After a while, time for me to say “Hello, Experts!“. I am being asked recently by my team to provide a solution that secures the password to access HFM application, simplistically want this to be Encrypted.
At first, I would like to extend my thanks to Henri Vilminko “The Finnish Hyperion Guy” for publishing Set Up New HFM API Project In JDeveloper.
HFM API is not encrypting the password thus requires us to find an alternate methodology similar to PasswordEncryption utility or FDMEE’s encryptpassword.bat.
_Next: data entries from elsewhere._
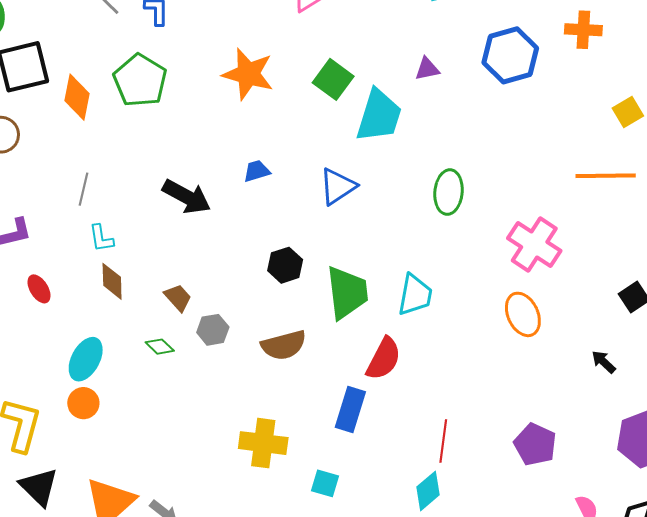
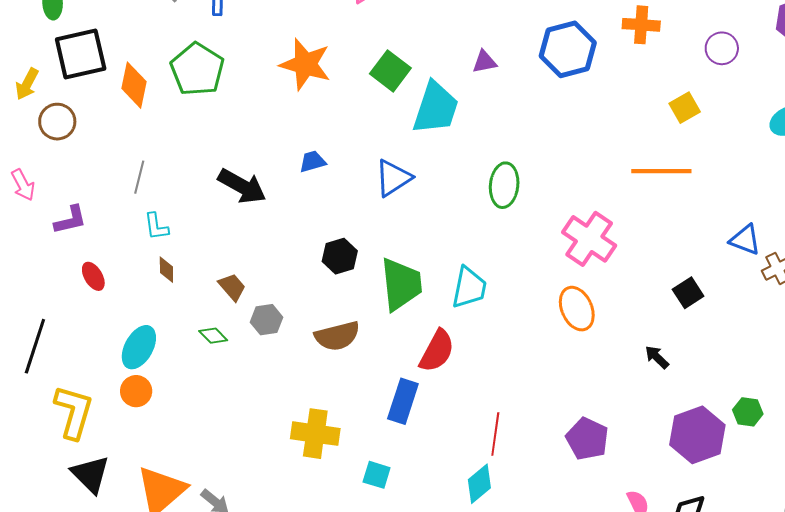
brown diamond: (112, 281) -> (166, 270), size x0.7

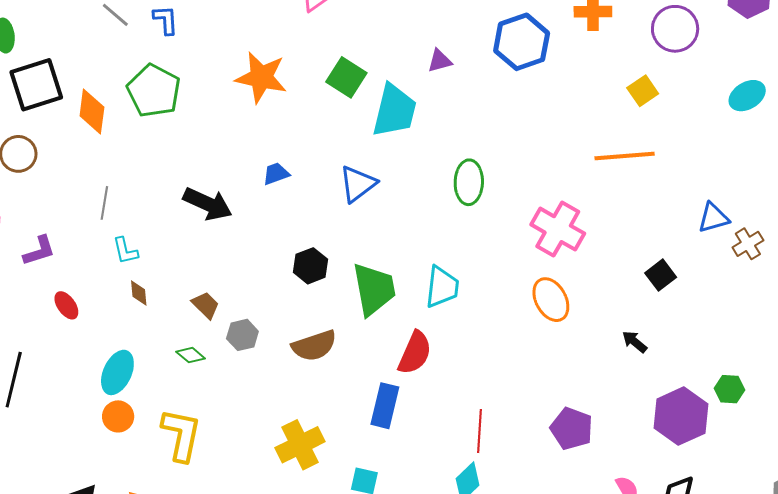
purple circle: (722, 48) -> (675, 29), size x1.4
blue triangle: (745, 240) -> (713, 218), turned -32
yellow L-shape: (74, 412) -> (181, 435), moved
yellow cross: (315, 434) -> (300, 445), turned -30

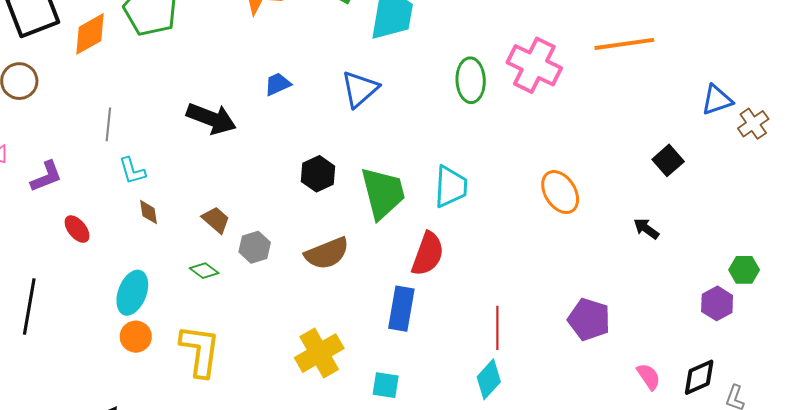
orange diamond: (92, 111) -> (90, 34), turned 57
pink cross: (558, 229) -> (534, 65), moved
purple hexagon: (681, 416) -> (717, 303), moved, size x0.6

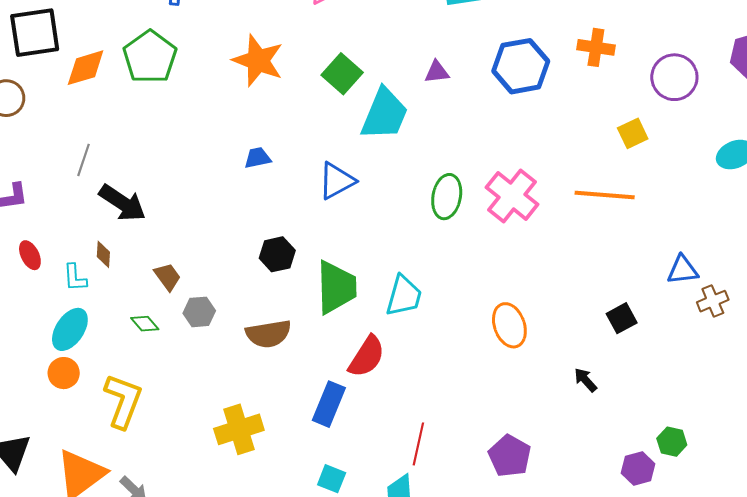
black arrow: (211, 119) -> (123, 203), moved
cyan L-shape: (132, 171) -> (75, 278), moved
cyan square: (386, 385) -> (332, 479), moved

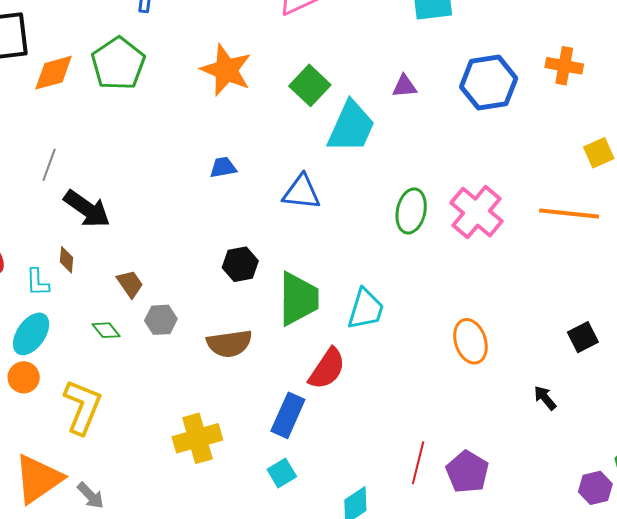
blue triangle: (337, 181) -> (302, 192), turned 33
red line: (418, 444) -> (418, 463), moved
cyan square: (332, 479) -> (282, 473), moved, turned 36

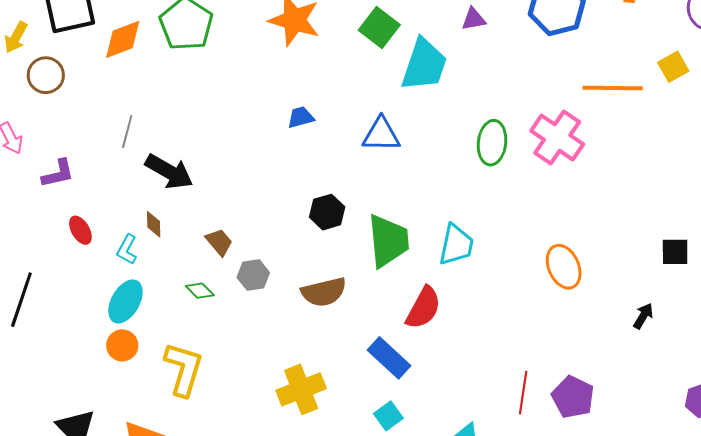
orange line: (569, 214) -> (613, 88), moved
cyan L-shape: (37, 282) -> (127, 250), turned 36
black square: (583, 337) -> (675, 252), turned 32
black arrow: (545, 398) -> (643, 316), turned 76
blue rectangle: (288, 415) -> (389, 358), turned -66

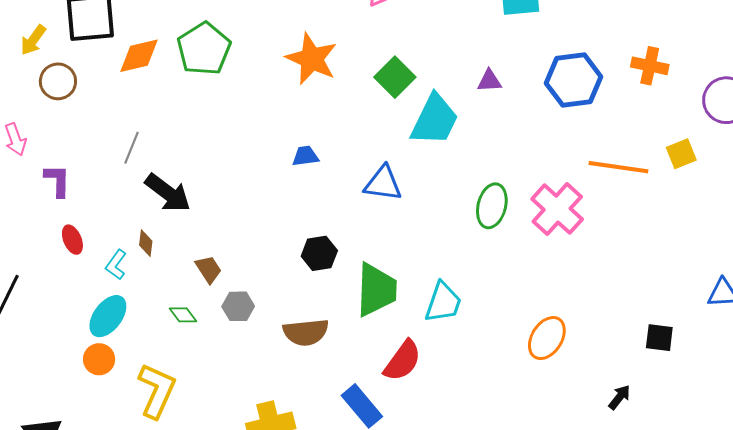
purple L-shape: (58, 174) -> (57, 181), turned -84
orange ellipse: (564, 267) -> (547, 338), turned 48

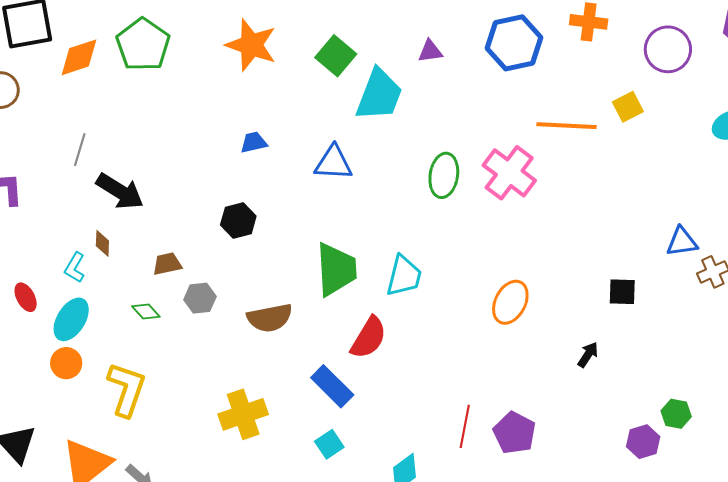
red ellipse: (72, 240) -> (26, 297), moved
black hexagon: (319, 253) -> (238, 221), moved
brown trapezoid: (208, 269) -> (167, 264), turned -64

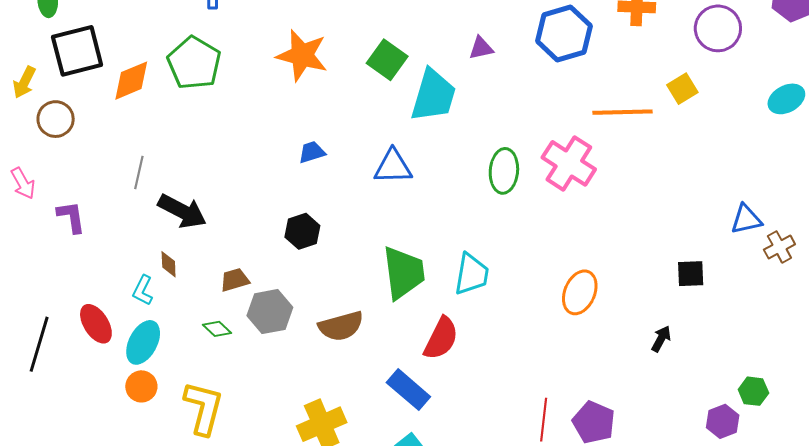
red ellipse: (26, 297) -> (96, 324), size x1.4
gray hexagon: (200, 298) -> (270, 312), size x1.4

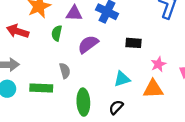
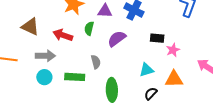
red arrow: (18, 31) -> (63, 35), moved
pink star: (158, 64) -> (173, 50), moved
black semicircle: (116, 107) -> (151, 93), moved

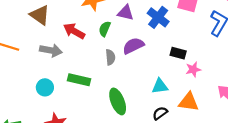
gray semicircle: (96, 62) -> (110, 57), moved
cyan circle: (44, 77) -> (45, 87), moved
green ellipse: (112, 90) -> (118, 101), turned -30

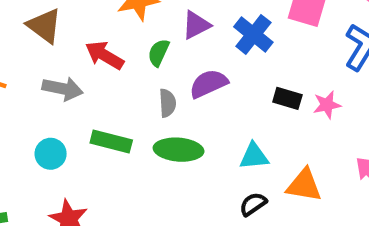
purple triangle: (126, 13) -> (196, 25), turned -42
pink star: (193, 69) -> (327, 105), moved
green ellipse: (118, 101) -> (179, 150), moved, turned -65

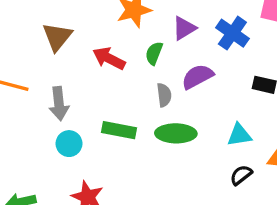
brown triangle: (44, 26) -> (57, 37), turned 36
gray arrow: (63, 89) -> (59, 104), moved, turned 76

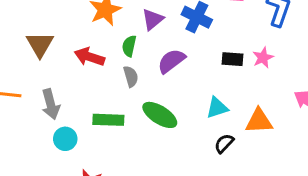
gray semicircle: (164, 95) -> (131, 76), moved
green ellipse: (176, 133) -> (160, 115), turned 40

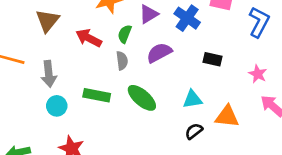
pink star: (263, 58) -> (258, 74), moved, turned -30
As we cannot use the utilities provided for Planning and FDMEE outright.
I started googling for an apt solution that will simplify the complete process, yet ended up with some stop signs.
* HFM API will not accept password in Encrypted form, be it with CSSSystem (or) HSSUtilManager.
* HFM API program (inside .java) can have embedded password and converted to class, during password rotation one need to re-generate the .class file and protect the .java file.
* For every environment an independent .java file need to be created, if we embed the password into a .java file.
* An EXE file will create more hurdles for re-program.
In the end, I could come up with a simplified solution (hope you might have known this all the time, if not below is for you) that requires no stop.
* Create a java program (an executable .jar) for Encryption and Decryption with Private Key
* Make Decryption Program as the Main method
* Call the Decrypted file into HFM API Batch for authenticating and Delete the Decrypted File
- ConnectHFM.java (renamed the program from runConsol) program from Henri’s blog with Delete File command line embedded in the end.
Inside the Batch file: (My Program)
- Set the required class path, epm instance, oracle home etc.,
- Call Decrypt.java
- For Password, invoke read file < D:\Automation\HFMConnect\password.dec
I hope this helps in encrypting your HFM API connectivity without disclosing the password.